→ TO DO: The response should consist of the data below, copied exactly, with no pictures in it.

→ DATA FOR PROCESSING:

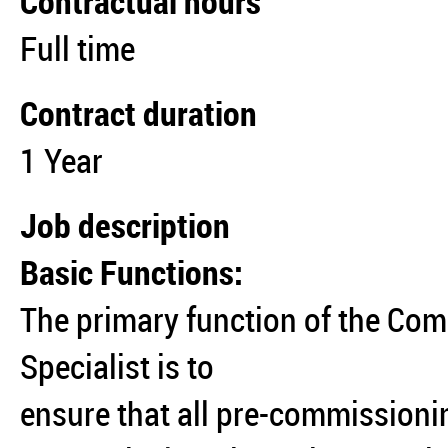
Contractual hours
Full time
Contract duration
1 Year
Job description
Basic Functions:
The primary function of the Co
Specialist is to
ensure that all pre-commissioni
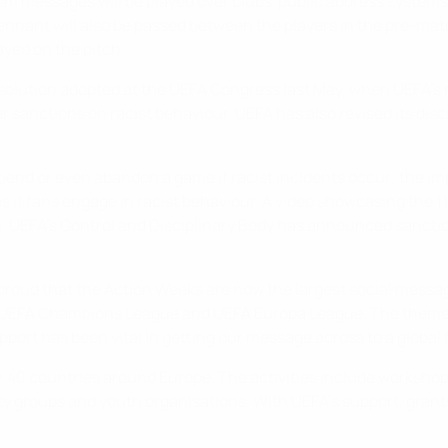
m messages will be played over clubs' public address systems 
nant will also be passed between the players in the pre-match 
yed on the pitch.
solution adopted at the UEFA Congress last May, when UEFA's 
er sanctions on racist behaviour. UEFA has also revised its dis
pend or even abandon a game if racist incidents occur; the i
es if fans engage in racist behaviour. A video showcasing the 1
, UEFA's Control and Disciplinary Body has announced sanctio
 proud that the Action Weeks are now the largest social messag
e UEFA Champions League and UEFA Europa League. The theme o
upport has been vital in getting our message across to a global
er 40 countries around Europe. The activities include worksh
ity groups and youth organisations. With UEFA's support, gra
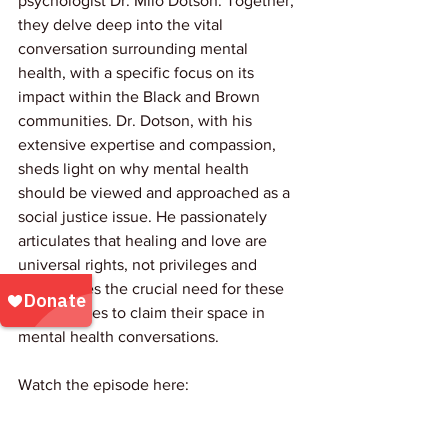
psychologist Dr. Milo Dotson. Together, 
they delve deep into the vital 
conversation surrounding mental 
health, with a specific focus on its 
impact within the Black and Brown 
communities. Dr. Dotson, with his 
extensive expertise and compassion, 
sheds light on why mental health 
should be viewed and approached as a 
social justice issue. He passionately 
articulates that healing and love are 
universal rights, not privileges and 
emphasizes the crucial need for these 
communities to claim their space in 
mental health conversations.
Watch the episode here:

→ ANSWER SECTION:
Contractual hours
Full time
Contract duration
1 Year
Job description
Basic Functions:
The primary function of the Co
Specialist is to
ensure that all pre-commissioni
m messages will be played over clubs' public address systems 
nant will also be passed between the players in the pre-match 
yed on the pitch.
solution adopted at the UEFA Congress last May, when UEFA's 
er sanctions on racist behaviour. UEFA has also revised its dis
pend or even abandon a game if racist incidents occur; the i
es if fans engage in racist behaviour. A video showcasing the 1
, UEFA's Control and Disciplinary Body has announced sanctio
 proud that the Action Weeks are now the largest social messag
e UEFA Champions League and UEFA Europa League. The theme o
upport has been vital in getting our message across to a global
er 40 countries around Europe. The activities include worksh
ity groups and youth organisations. With UEFA's support, gra
psychologist Dr. Milo Dotson. Together, 
they delve deep into the vital 
conversation surrounding mental 
health, with a specific focus on its 
impact within the Black and Brown 
communities. Dr. Dotson, with his 
extensive expertise and compassion, 
sheds light on why mental health 
should be viewed and approached as a 
social justice issue. He passionately 
articulates that healing and love are 
universal rights, not privileges and 
emphasizes the crucial need for these 
communities to claim their space in 
mental health conversations.
Watch the episode here:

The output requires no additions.